IPDB Format
Introduction
The IPDB database is an IP database format designed and utilized by IPIP.net, renowned for its compact size, high query efficiency, and multi-language support.
Format Analysis
+--------------------------------+--------------------------------+ | MetaData Length (4byte) | MetaData (Json Format) | +--------------------------------+--------------------------------+ | Node Chunk (Prefix Tree / Trie) | +--------------------------------+--------------------------------+ | Data Chunk | +--------------------------------+--------------------------------+
- The file is divided into three parts: metadata, node block, and data block.
MetaData Analysis
Metadata is a JSON object containing the database build information and metadata required for querying. Below is an example:
{ "build": 1632971142, // Build time "ip_version": 1, // IP database version (IPv4: 0x1, IPv6: 0x2) "languages": { "CN": 0 // Languages and field offsets }, "node_count": 8705098, // Number of nodes "total_size": 90028407, // Total size of the node block + data block "fields": [ // Fields for each data set in the data block "country_name", "region_name", "city_name", "owner_domain", "isp_domain", "latitude", "longitude", "timezone", "utc_offset", "china_admin_code", "idd_code", "country_code", "continent_code" ]}
NodeBlock Analysis
The node block consists of a prefix tree (trie). Each node is 8 bytes and stores the offset to the next node. If the offset exceeds the number of nodes, it jumps to the data block, indicating a result has been found.
DataBlock Analysis
The data block stores IP database data. Identical data is stored only once to reduce redundancy.

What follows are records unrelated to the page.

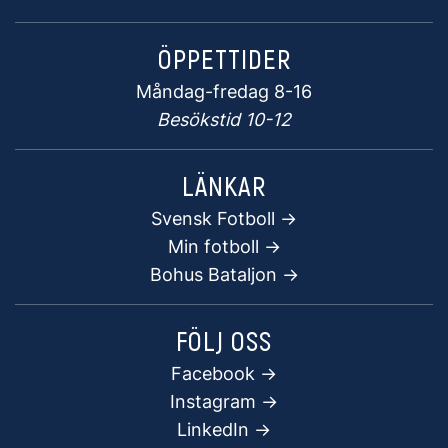
ÖPPETTIDER
Måndag-fredag 8-16
Besökstid 10-12
LÄNKAR
Svensk Fotboll ->
Min fotboll ->
Bohus Bataljon ->
FÖLJ OSS
Facebook
->
Instagram ->
LinkedIn ->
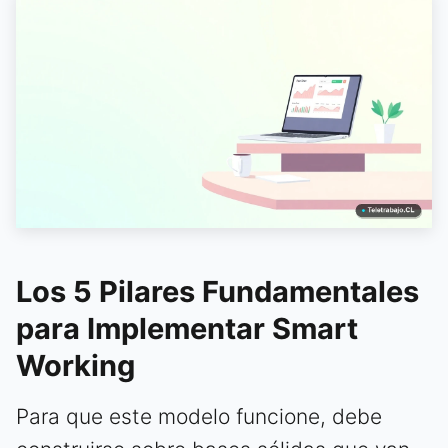
Los 5 Pilares Fundamentales
para Implementar Smart
Working
Para que este modelo funcione, debe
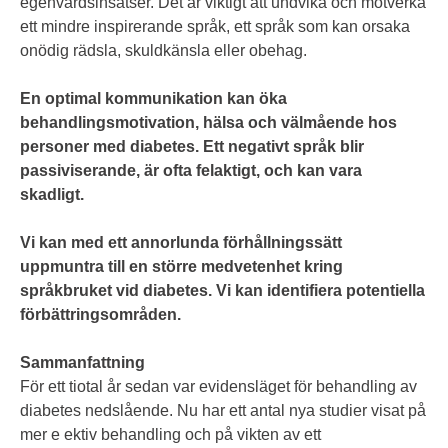
egenvårdsinsatser. Det är viktigt att undvika och motverka
ett mindre inspirerande språk, ett språk som kan orsaka
onödig rädsla, skuldkänsla eller obehag.
En optimal kommunikation kan öka
behandlingsmotivation, hälsa och välmående hos
personer med diabetes. Ett negativt språk blir
passiviserande, är ofta felaktigt, och kan vara
skadligt.
Vi kan med ett annorlunda förhållningssätt
uppmuntra till en större medvetenhet kring
språkbruket vid diabetes. Vi kan identifiera potentiella
förbättringsområden.
Sammanfattning
För ett tiotal år sedan var evidensläget för behandling av
diabetes nedslående. Nu har ett antal nya studier visat på
mer e ektiv behandling och på vikten av ett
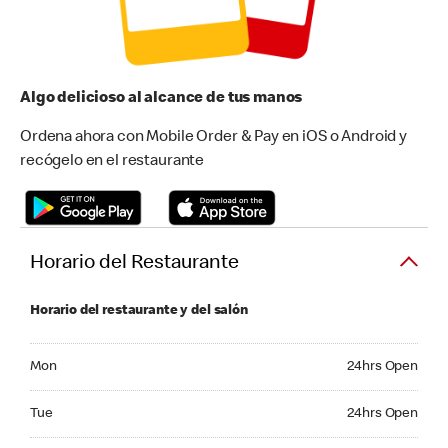
Algo delicioso al alcance de tus manos
Ordena ahora con Mobile Order & Pay en iOS o Android y
recógelo en el restaurante
Horario del Restaurante
Horario del restaurante y del salón
Monday 24hrs Open
Mon
24hrs Open
Tuesday 24hrs Open
Tue
24hrs Open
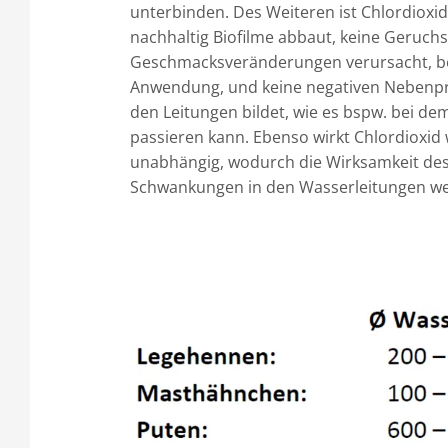
unterbinden. Des Weiteren ist Chlordioxid
nachhaltig Biofilme abbaut, keine Geruch
Geschmacksveränderungen verursacht, b
Anwendung, und keine negativen Nebenpr
den Leitungen bildet, wie es bspw. bei de
passieren kann. Ebenso wirkt Chlordioxid
unabhängig, wodurch die Wirksamkeit des
Schwankungen in den Wasserleitungen wen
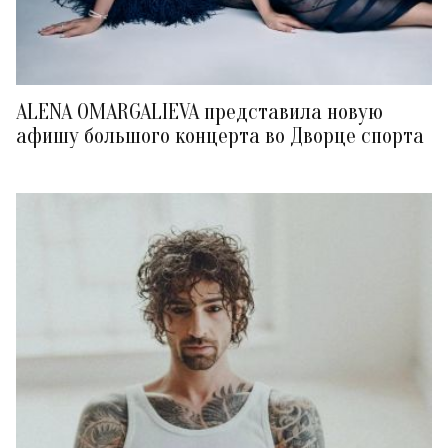
ALENA OMARGALIEVA представила новую
афишу большого концерта во Дворце спорта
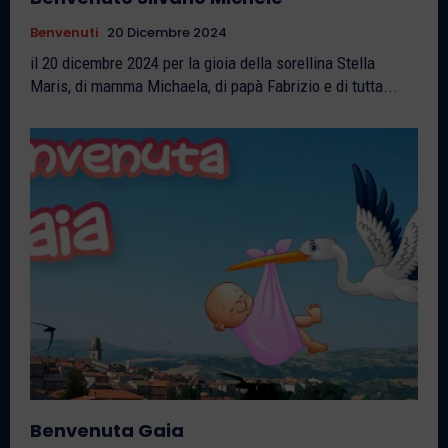
Benvenuti
20 Dicembre 2024
il 20 dicembre 2024 per la gioia della sorellina Stella
Maris, di mamma Michaela, di papà Fabrizio e di tutta...
Benvenuta Gaia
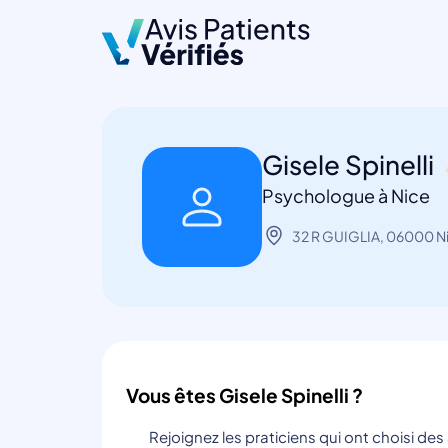
Gisele Spinelli
Psychologue à Nice
32 R GUIGLIA, 06000 N
Vous êtes Gisele Spinelli ?
Rejoignez les praticiens qui ont choisi de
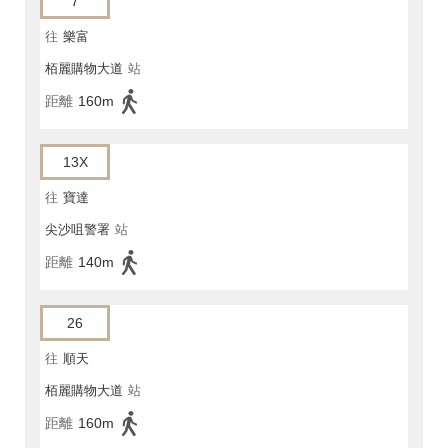
7
往
樂富
栢麗購物大道
站
距離
160m
13X
往
寶達
尖沙咀警署
站
距離
140m
26
往
順天
栢麗購物大道
站
距離
160m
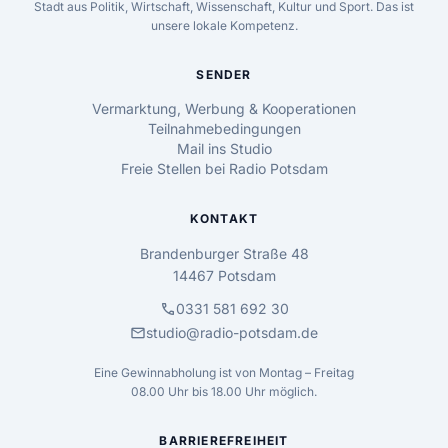
Stadt aus Politik, Wirtschaft, Wissenschaft, Kultur und Sport. Das ist
unsere lokale Kompetenz.
SENDER
Vermarktung, Werbung & Kooperationen
Teilnahmebedingungen
Mail ins Studio
Freie Stellen bei Radio Potsdam
KONTAKT
Brandenburger Straße 48
14467 Potsdam
call
0331 581 692 30
mail
studio@radio-potsdam.de
Eine Gewinnabholung ist von Montag – Freitag
08.00 Uhr bis 18.00 Uhr möglich.
BARRIEREFREIHEIT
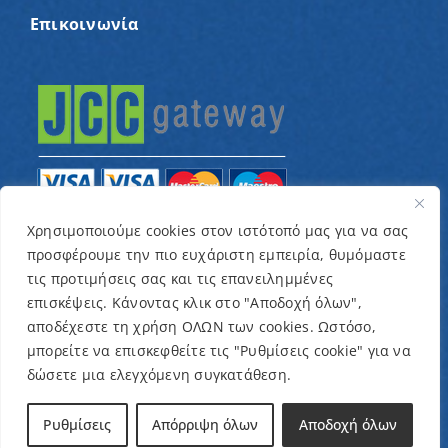
Επικοινωνία
Χρησιμοποιούμε cookies στον ιστότοπό μας για να σας
προσφέρουμε την πιο ευχάριστη εμπειρία, θυμόμαστε
© Copyright 2022 – Παγκύπριος Σύνδεσμος για
τις προτιμήσεις σας και τις επανειλημμένες
παιδιά με καρκίνο και συναφείς παθήσεις «Ένα
επισκέψεις. Κάνοντας κλικ στο "Αποδοχή όλων",
Όνειρο Μια Ευχή» / Designed & Developed by
NETinfo
αποδέχεστε τη χρήση ΟΛΩΝ των cookies. Ωστόσο,
μπορείτε να επισκεφθείτε τις "Ρυθμίσεις cookie" για να
Plc
δώσετε μια ελεγχόμενη συγκατάθεση.
Όροι και Προϋποθέσεις
|
Πολιτική Απορρήτου
Ρυθμίσεις
Απόρριψη όλων
Αποδοχή όλων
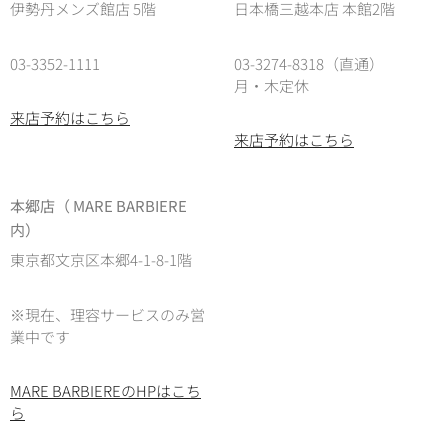
伊勢丹メンズ館店 5階
日本橋三越本店 本館2階
03-3352-1111
03-3274-8318（直通）
月・木定休
来店予約はこちら
来店予約はこちら
本郷店（ MARE BARBIERE
内）
東京都文京区本郷4-1-8-1階
※現在、理容サービスのみ営
業中です
MARE BARBIEREのHPはこち
ら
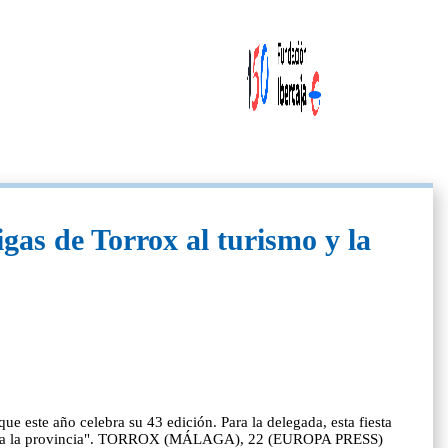
igas de Torrox al turismo y la
ue este año celebra su 43 edición. Para la delegada, esta fiesta
 de toda la provincia". TORROX (MÁLAGA), 22 (EUROPA PRESS)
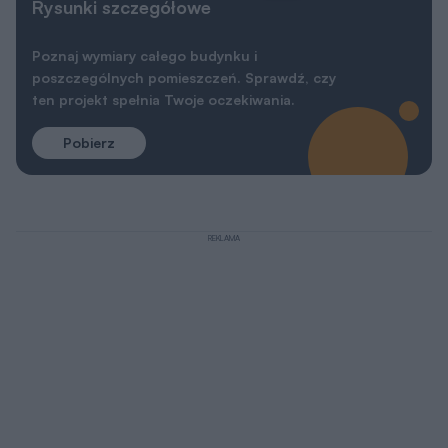
Rysunki szczegółowe
Poznaj wymiary całego budynku i
poszczególnych pomieszczeń. Sprawdź, czy
ten projekt spełnia Twoje oczekiwania.
Pobierz
REKLAMA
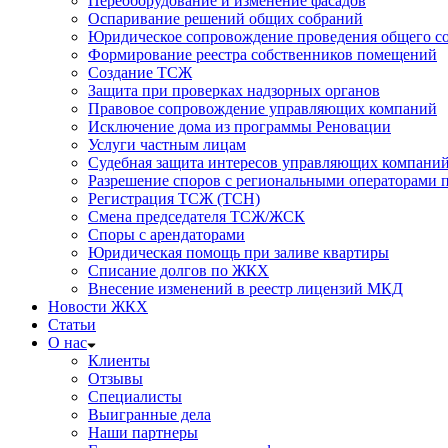
Переоборудование и изменение фасадов
Оспаривание решений общих собраний
Юридическое сопровождение проведения общего со
Формирование реестра собственников помещений
Создание ТСЖ
Защита при проверках надзорных органов
Правовое сопровождение управляющих компаний
Исключение дома из программы Реновации
Услуги частным лицам
Судебная защита интересов управляющих компани
Разрешение споров с региональными операторами 
Регистрация ТСЖ (ТСН)
Смена председателя ТСЖ/ЖСК
Споры с арендаторами
Юридическая помощь при заливе квартиры
Списание долгов по ЖКХ
Внесение изменений в реестр лицензий МКД
Новости ЖКХ
Статьи
О нас
Клиенты
Отзывы
Специалисты
Выигранные дела
Наши партнеры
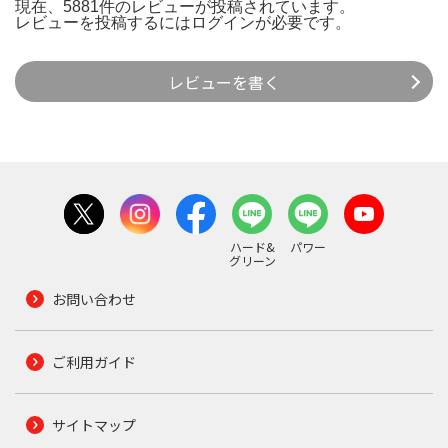
現在、5881件のレビューが投稿されています。
レビューを投稿するには
ログイン
が必要です。
レビューを書く
ハード&
パワー
グリーン
お問い合わせ
ご利用ガイド
サイトマップ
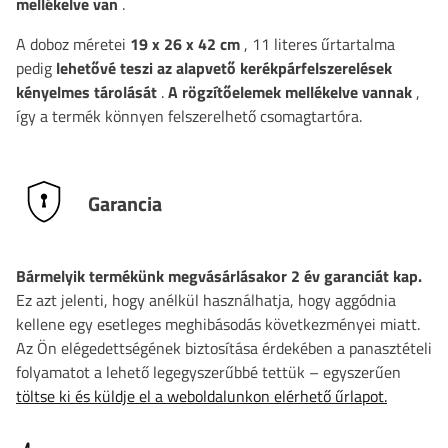
mellékelve van
.
A doboz méretei
19 x 26 x 42 cm
, 11 literes űrtartalma
pedig
lehetővé teszi az alapvető kerékpárfelszerelések
kényelmes tárolását
.
A rögzítőelemek mellékelve vannak
,
így a termék könnyen felszerelhető csomagtartóra.
Garancia
Bármelyik termékünk megvásárlásakor 2 év garanciát kap.
Ez azt jelenti, hogy anélkül használhatja, hogy aggódnia
kellene egy esetleges meghibásodás következményei miatt.
Az Ön elégedettségének biztosítása érdekében a panasztételi
folyamatot a lehető legegyszerűbbé tettük – egyszerűen
töltse ki és küldje el a weboldalunkon elérhető űrlapot.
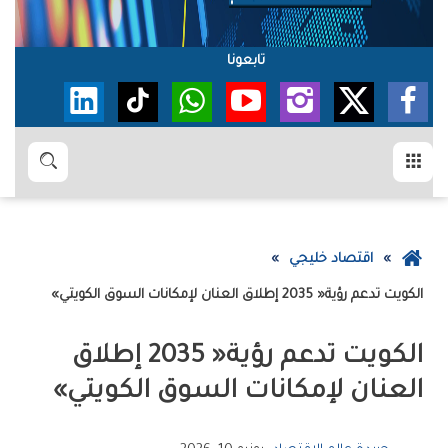
تابعونا
القائمة
بحث
عودة
اقتصاد خليجي
إلى
الكويت‭ ‬تدعم‭ ‬رؤية‭ ‬2035‭ ‬‮«‬إطلاق‭ ‬العنان‭ ‬لإمكانات‭ ‬السوق‭ ‬الكويتي‮»‬
الصفحة
الرئيسية
‬العنان‭ ‬لإمكانات‭ ‬السوق‭ ‬الكويتي‮»‬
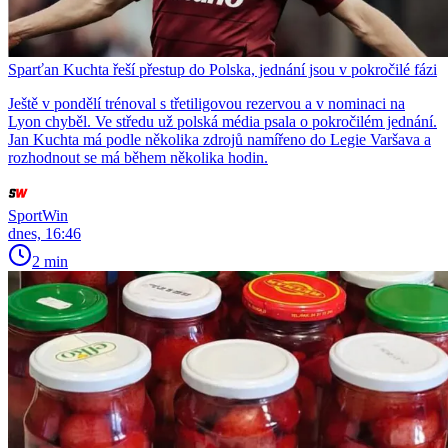
Sparťan Kuchta řeší přestup do Polska, jednání jsou v pokročilé fázi
Ještě v pondělí trénoval s třetiligovou rezervou a v nominaci na
Lyon chyběl. Ve středu už polská média psala o pokročilém jednání.
Jan Kuchta má podle několika zdrojů namířeno do Legie Varšava a
rozhodnout se má během několika hodin.
SportWin
dnes, 16:46
2 min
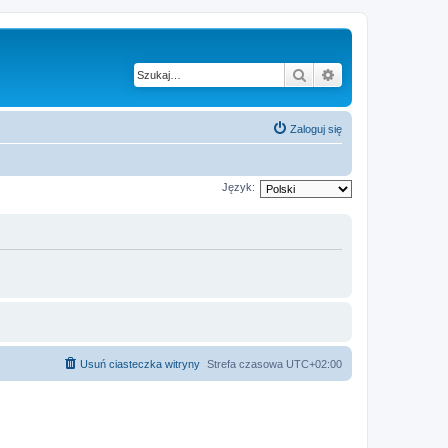
Szukaj
Wyszukiwanie z
Zaloguj się
Język:
Usuń ciasteczka witryny
Strefa czasowa
UTC+02:00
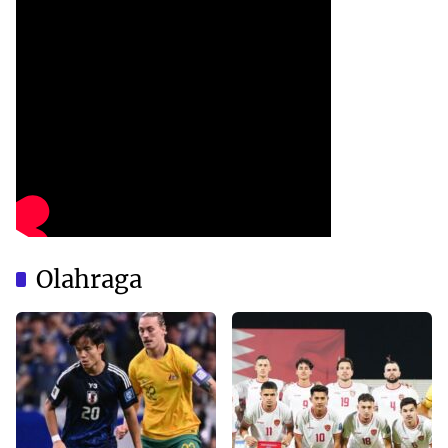
Olahraga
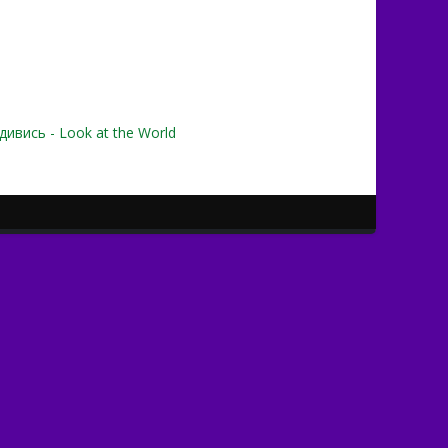
ивись - Look at the World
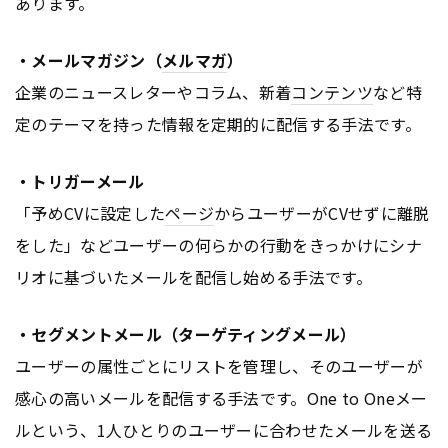
あります。
・メールマガジン（
メルマガ
）
企業のニュースレターやコラム、新着
コンテンツ
など特
定のテーマを持った情報を定期的に配信する手法です。
・トリガーメール
「予めCVに設定した
ページ
からユーザーがCVせずに離脱
をした」などユーザーの何らかの行動をきっかけにシナ
リオに基づいたメールを配信し始める手法です。
・セグメントメール（ターゲティングメール）
ユーザーの属性ごとにリストを管理し、そのユーザーが
感心の高いメールを配信する手法です。One to Oneメー
ルという、1人ひとりのユーザーに合わせたメールを送る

+--------------------------------+--------------------------------+--------------------------------+ | Data Length (2byte) | Data Fields(<country>\t<province>\t<city>\t<isp>\t<country>\t<province>) | +--------------------------------+--------------------------------+--------------------------------+ | Data Length (2byte) | Data Fields(<country>\t<province>\t<city>\t<isp>\t<country>\t<province>) | +--------------------------------+--------------------------------+--------------------------------+
- In the data block, data is split into two parts: length and data.
- The data part uses
\t
to separate fields. In multi-language versions of the database, different language data is returned using field offsets.
Query Operation
- A CIDR address is a way of describing a network segment that combines an IP address with a subnet mask, e.g., 10.0.0.1/8 represents an 8-bit subnet mask (255.0.0.0). All IPs within a CIDR segment have identical subnet mask parts.
- IP addresses are treated as 32-bit/128-bit binary strings. In the node block, the prefix tree is used to search from the beginning, and once a CIDR match is found, it jumps to the data block to return the corresponding data.
- More CIDR groupings result in a larger number of nodes.
- CIDRs should not overlap; nested CIDRs (like 10.0.0.1/8 and 10.0.0.1/16) may be precluded from further matching due to earlier matches.
- For a detailed explanation of the query process, refer to the paper IPv4 route lookup on Linux.
Packaging Process
- Build the prefix tree and place different datasets into the data block in load order.
- Prefix trees are built according to IPv6 specifications; IPv4 data needs to fill in 96 bits of subnet data at the front, i.e., 80 bits of 0 and 16 bits of 1, corresponding to the IPv6 mapped address (::FFFF:
). This allows fast offset to the 96-bit mask position for IPv4 querying. - In theory, the ipdb format database can store both IPv4 and IPv6 data in the same file, but ensure that no other CIDR records exist on the ::FFFF: path to keep the IPv4 query path clear (modifying the query SDK can better support simultaneous IPv4/IPv6 queries).